Having a bonk buddy on the Gold Coast creates a problem for any red blooded Canberran politician. Nothing happens on the Gold Coast that interests Federal politicians except gigolos and hookers. Sussan Ley can justify a flight to Brisbane, then a comcar to the glitter strip to visit some er, “clients” of the welfare budget who happen to live not far from the bonk buddy's bin-cleaning business.
But an upgraded hotel room with champas in bed is more appropriate for important people.
The trouble starts when Sussan has a sudden urge to buy an investment property while there. It makes a lie of why she originally said she was there. Therefore she can’t take the comcar back to Brisbane. She has to pay for a cab fare with her comcar following dutifully behind her. Oh dear.
The Press gallery has very little to amuse itself over the new year period so the little darlings pore over Senate Estimates to see how politicians have been misspending our taxes. Only Liberal politicians take their interest of course, otherwise Labor’s Tony Burke would be sharing Eddie Obeid’s cell.
Burke flicked his wife and kids to enjoy life between the legs of his young attractive office mail girl, a Ms Laris. (Well, she looks sort of okay if you squint your eyes a bit.)
Their whirlwind multi-Continent tour (holiday) cost taxpayers exactly $225,000. But the Press gallery doesn’t want to upset the wrong Party and the Libs won’t mention it for fear of retaliatory revelations by Shorten or Wong.
Regardless both the budding love birds travelled first-class along with two departmental officials with Mr Burke’s out of pocket expenses totalling an extra $48,951.
On return, Burke promoted Ms Laris from mail girl to chief of staff on triple her salary and he stipulated that from then on his new love must accompany him on all of his domestic and overseas trips. And she does.
Wow, one of them must have been a damned good shag!
But this is how it works for the average member and every politician does it: There is a wedding you simply must attend on 14/10/2017 at Nar Nar Goon, Vic. But there is no way that you intend paying the cost of getting to and from there, because you are important.
You are an important politician!

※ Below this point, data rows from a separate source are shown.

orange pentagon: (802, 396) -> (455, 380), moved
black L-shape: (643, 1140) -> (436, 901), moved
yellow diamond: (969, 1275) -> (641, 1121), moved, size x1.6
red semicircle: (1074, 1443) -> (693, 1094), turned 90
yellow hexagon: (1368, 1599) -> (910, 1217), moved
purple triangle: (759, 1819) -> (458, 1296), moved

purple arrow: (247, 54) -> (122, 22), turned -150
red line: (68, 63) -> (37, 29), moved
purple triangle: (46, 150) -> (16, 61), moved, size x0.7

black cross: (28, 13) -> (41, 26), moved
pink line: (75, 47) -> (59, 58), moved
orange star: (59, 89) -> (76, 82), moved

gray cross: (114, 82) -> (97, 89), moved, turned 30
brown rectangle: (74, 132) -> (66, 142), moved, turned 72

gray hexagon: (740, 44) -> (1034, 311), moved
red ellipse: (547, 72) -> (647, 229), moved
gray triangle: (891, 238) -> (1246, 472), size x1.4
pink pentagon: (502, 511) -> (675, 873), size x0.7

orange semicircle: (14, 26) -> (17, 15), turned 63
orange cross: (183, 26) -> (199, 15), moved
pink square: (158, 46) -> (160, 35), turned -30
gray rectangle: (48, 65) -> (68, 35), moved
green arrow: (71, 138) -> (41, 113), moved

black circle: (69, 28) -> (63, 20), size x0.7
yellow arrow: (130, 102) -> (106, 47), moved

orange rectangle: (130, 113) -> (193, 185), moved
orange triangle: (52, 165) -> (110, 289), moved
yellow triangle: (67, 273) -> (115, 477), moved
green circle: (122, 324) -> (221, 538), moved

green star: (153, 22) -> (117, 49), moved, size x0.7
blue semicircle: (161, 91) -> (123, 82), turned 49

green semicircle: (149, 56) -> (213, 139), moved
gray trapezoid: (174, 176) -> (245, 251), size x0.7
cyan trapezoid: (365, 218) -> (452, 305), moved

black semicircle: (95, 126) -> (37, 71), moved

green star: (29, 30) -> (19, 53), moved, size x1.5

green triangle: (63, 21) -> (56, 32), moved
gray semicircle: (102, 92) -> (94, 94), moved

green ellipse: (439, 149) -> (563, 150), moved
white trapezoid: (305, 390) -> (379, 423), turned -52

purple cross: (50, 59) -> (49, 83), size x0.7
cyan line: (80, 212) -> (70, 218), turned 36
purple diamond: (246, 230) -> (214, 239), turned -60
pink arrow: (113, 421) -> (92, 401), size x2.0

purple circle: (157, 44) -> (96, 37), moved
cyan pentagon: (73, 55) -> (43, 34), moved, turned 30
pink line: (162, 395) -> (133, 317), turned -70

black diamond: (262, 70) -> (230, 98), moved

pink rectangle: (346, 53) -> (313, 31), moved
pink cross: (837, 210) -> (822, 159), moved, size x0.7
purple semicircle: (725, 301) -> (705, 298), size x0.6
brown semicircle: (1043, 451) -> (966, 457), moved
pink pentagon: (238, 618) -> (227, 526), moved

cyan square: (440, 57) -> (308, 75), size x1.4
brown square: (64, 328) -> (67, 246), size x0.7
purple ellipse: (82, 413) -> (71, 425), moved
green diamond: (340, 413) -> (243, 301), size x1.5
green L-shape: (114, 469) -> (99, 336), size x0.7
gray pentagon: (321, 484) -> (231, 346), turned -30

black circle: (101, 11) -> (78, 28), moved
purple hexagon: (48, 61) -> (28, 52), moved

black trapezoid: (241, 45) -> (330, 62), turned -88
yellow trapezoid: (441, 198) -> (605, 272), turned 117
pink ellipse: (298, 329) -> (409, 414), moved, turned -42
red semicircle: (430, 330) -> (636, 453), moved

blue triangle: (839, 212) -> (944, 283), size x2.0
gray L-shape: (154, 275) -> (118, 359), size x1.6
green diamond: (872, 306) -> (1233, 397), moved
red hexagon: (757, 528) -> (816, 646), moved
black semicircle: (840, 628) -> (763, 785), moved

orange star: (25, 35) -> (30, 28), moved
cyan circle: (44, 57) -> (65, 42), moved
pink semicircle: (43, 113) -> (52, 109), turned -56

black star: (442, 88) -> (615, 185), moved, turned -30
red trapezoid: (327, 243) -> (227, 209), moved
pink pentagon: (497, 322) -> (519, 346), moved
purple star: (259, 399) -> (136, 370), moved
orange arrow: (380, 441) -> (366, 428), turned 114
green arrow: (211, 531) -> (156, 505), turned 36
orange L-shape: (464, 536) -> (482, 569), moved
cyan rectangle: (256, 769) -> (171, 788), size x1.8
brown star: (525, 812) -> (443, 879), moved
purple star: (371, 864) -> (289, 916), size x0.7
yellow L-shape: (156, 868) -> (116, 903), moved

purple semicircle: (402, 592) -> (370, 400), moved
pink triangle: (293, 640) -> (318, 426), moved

I mean does Barack Obama pay for the 747 that takes him to his golf lessons?
So you get your secretary to phone the local Nar Nar Goon Lions Club (note phone, do not leave an email trail just yet) suggesting the Federal politician will be in Nar Nar Goon on the weekend of 14/10/2017 and if the club president would kindly send a letter asking the politician to address the Lions meeting, the politician will be only too happy to accept.
The letter duly arrives and your secretary duly accepts the request (this time by official email) and voila, suddenly all the costs of attending the wedding are now met by the taxpayer, plus a free inedible Lions’ dinner that you excuse yourself from eating, plus accommodation and all you have to do is talk shit to a few blank faces for 20 minutes.
I mean a comcar driver can now take you from Tullamarine to Gippsland and return with free accommodation for the weekend and the politician can of course arrange for upgraded accommodation, all on the taxpayer.
Just ask Tony Abbott, he knows how it all works, but Malcolm Turnbull is rich and doesn’t need to take any risks.
And you thought “swindle dockets” were only used by travelling salesmen?